According to McCarty's mother, medicine and medical research were his ambition by the time he was ten years old. While in high school, his goal was to enter Johns Hopkins School of Medicine. First at Stanford University, then at Johns Hopkins, McCarty excelled at biochemistry. After medical school he was a paediatric house officer for three years, having selected paediatrics “as the best way to promote my interest in infectious diseases”.

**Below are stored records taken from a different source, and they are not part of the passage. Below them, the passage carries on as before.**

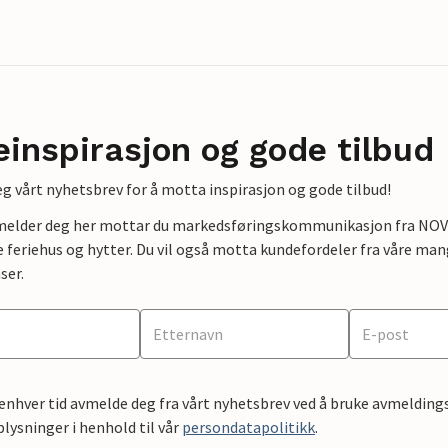
einspirasjon og gode tilbud
g vårt nyhetsbrev for å motta inspirasjon og gode tilbud!
lmelder deg her mottar du markedsføringskommunikasjon fra NOVAS
e feriehus og hytter. Du vil også motta kundefordeler fra våre mang
ser.
 enhver tid avmelde deg fra vårt nyhetsbrev ved å bruke avmeldings
ysninger i henhold til vår
persondatapolitikk
.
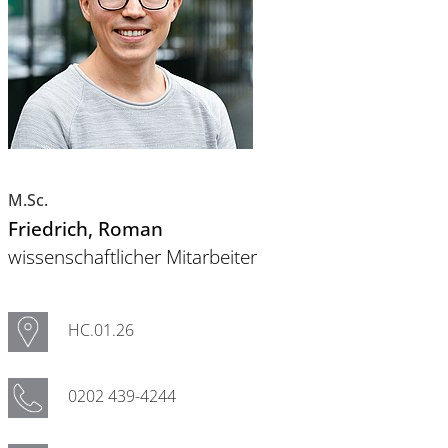
M.Sc.
Friedrich
, Roman
wissenschaftlicher Mitarbeiter
HC.01.26
0202 439-4244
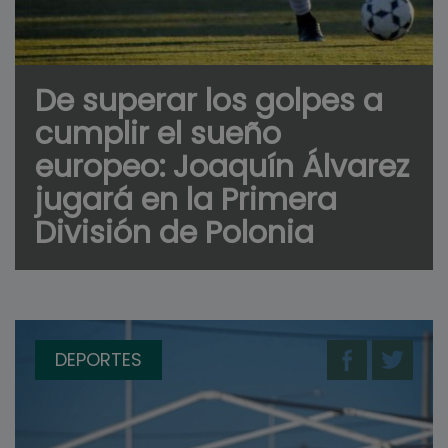
De superar los golpes a
cumplir el sueño
europeo: Joaquín Álvarez
jugará en la Primera
División de Polonia
DEPORTES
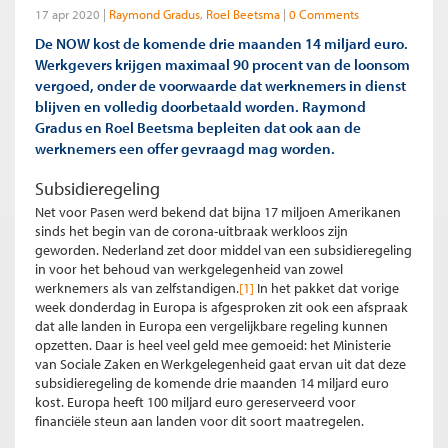
17 apr 2020
Raymond Gradus
Roel Beetsma
0 Comments
De NOW kost de komende drie maanden 14 miljard euro.
Werkgevers krijgen maximaal 90 procent van de loonsom
vergoed, onder de voorwaarde dat werknemers in dienst
blijven en volledig doorbetaald worden. Raymond
Gradus en Roel Beetsma bepleiten dat ook aan de
werknemers een offer gevraagd mag worden.
Subsidieregeling
Net voor Pasen werd bekend dat bijna 17 miljoen Amerikanen
sinds het begin van de corona-uitbraak werkloos zijn
geworden. Nederland zet door middel van een subsidieregeling
in voor het behoud van werkgelegenheid van zowel
werknemers als van zelfstandigen.
[1]
In het pakket dat vorige
week donderdag in Europa is afgesproken zit ook een afspraak
dat alle landen in Europa een vergelijkbare regeling kunnen
opzetten. Daar is heel veel geld mee gemoeid: het Ministerie
van Sociale Zaken en Werkgelegenheid gaat ervan uit dat deze
subsidieregeling de komende drie maanden 14 miljard euro
kost. Europa heeft 100 miljard euro gereserveerd voor
financiële steun aan landen voor dit soort maatregelen.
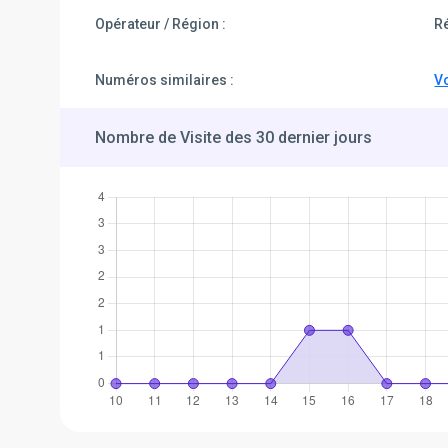
Opérateur / Région :
Ré
Numéros similaires :
Vo
Nombre de Visite des 30 dernier jours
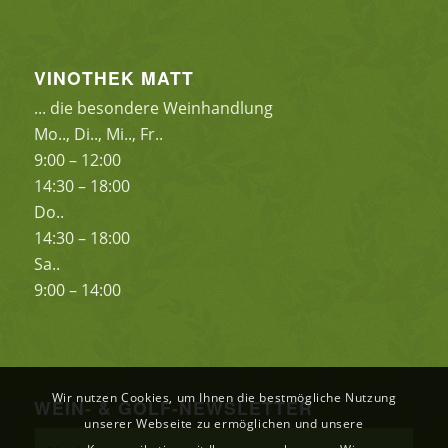
VINOTHEK MATT
... die besondere Weinhandlung
Mo.., Di.., Mi.., Fr..
9:00 – 12:00
14:30 – 18:00
Do..
14:30 – 18:00
Sa..
9:00 – 14:00
Wir nutzen Cookies, um Ihnen die bestmögliche Nutzung
WEIN- & GOLF-NEWSLETTER
unserer Webseite zu ermöglichen und unsere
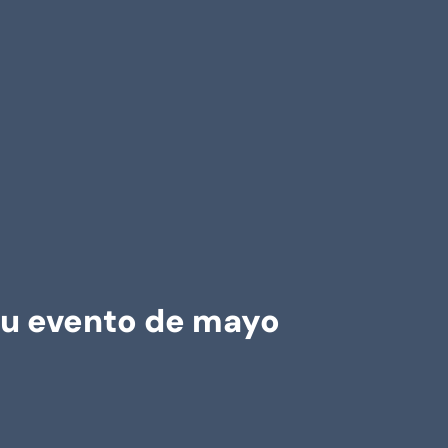
su evento de mayo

Later, following his research on pneumococcal transformation and heredity, McCarty remained at the Rockefeller University and was appointed director of the Laboratory of Streptococcal Infections and Rheumatic Fever — the latter being a devastating childhood disease at the time. Like Avery, McCarty accepted only several junior colleagues at a time. But we were a privileged few. In an age of big science, McCarty's laboratory was a cottage industry.

McCarty used the newly emerging techniques and concepts of cell biology in his approach to streptococcal research, delineating the chemical architecture of these bacterial cells and identifying the major streptococcal antigens as constituents of the cell wall. In great detail, McCarty studied the chemistry of the cell-wall ‘A carbohydrate’. He surmised that information about the structure of this substance might yield an explanation for the pathogenesis of rheumatic fever. McCarty never put into print his speculation that the immunological crossreactivity between the A carbohydrate and antigens in human connective tissue was related in some way to this pathogenesis. As Avery often said, “stick to the facts” — and McCarty did. The crossreactivity hypothesis is still not proven, but as McCarty recently noted, “it seemed reasonable to pursue at the time”.

From 1954, McCarty and his colleagues began intensive studies on the viruses (bacteriophages) that infect streptococci. All efforts to transform group A streptococci had failed. But there was reason to believe that research on bacteriophages would allow entry into the genetics of streptococci and, in particular, into the genetic basis of the toxic substances they produce and the clinical conditions they cause. That expectation has since been proven correct by numerous investigators. We now know, for example, that bacteriophages carry the genes that encode the toxins responsible for scarlet fever. McCarty's work also helped pave the way for genetics research on many other pathogens, including Vibrio cholerae and staphylococci, and to further studies of phage-encoded toxins and other microbiological phenomena.

Although McCarty retired in 1981, he continued to go into the laboratory until the end, to discuss research progress with junior colleagues. Retirement also gave him and his wife Marjorie time to travel widely, particularly in France, England and Germany, where they had many friends who treasured their companionship. Often, they rented an apartment in Paris and settled into a daily routine. McCarty read French fluently, but he was reticent about speaking the language. In this regard Marjorie was not so shy, and she would also scan the Michelin guide for events that they would attend and for starred restaurants where they would dine. Even in France, dinner was preceded by a Tanqueray Gibson on the rocks. In earlier years, all of us had a Gibson or a gin Martini straight-up. MacLeod related that Avery would announce at the end of a long day in the lab: “Now let's go have ‘something else’” — his term for a dry gin Martini.

The 1944 paper on pneumococcal transformation begins: “Biologists have long attempted by chemical means to induce in higher organisms predictable and specific changes which thereafter could be transmitted in series as hereditary characters.” All that, and then some, has come to pass: witness the human genome, recombinant DNA technology, and genetically engineered animals that produce complex proteins such as human antibodies.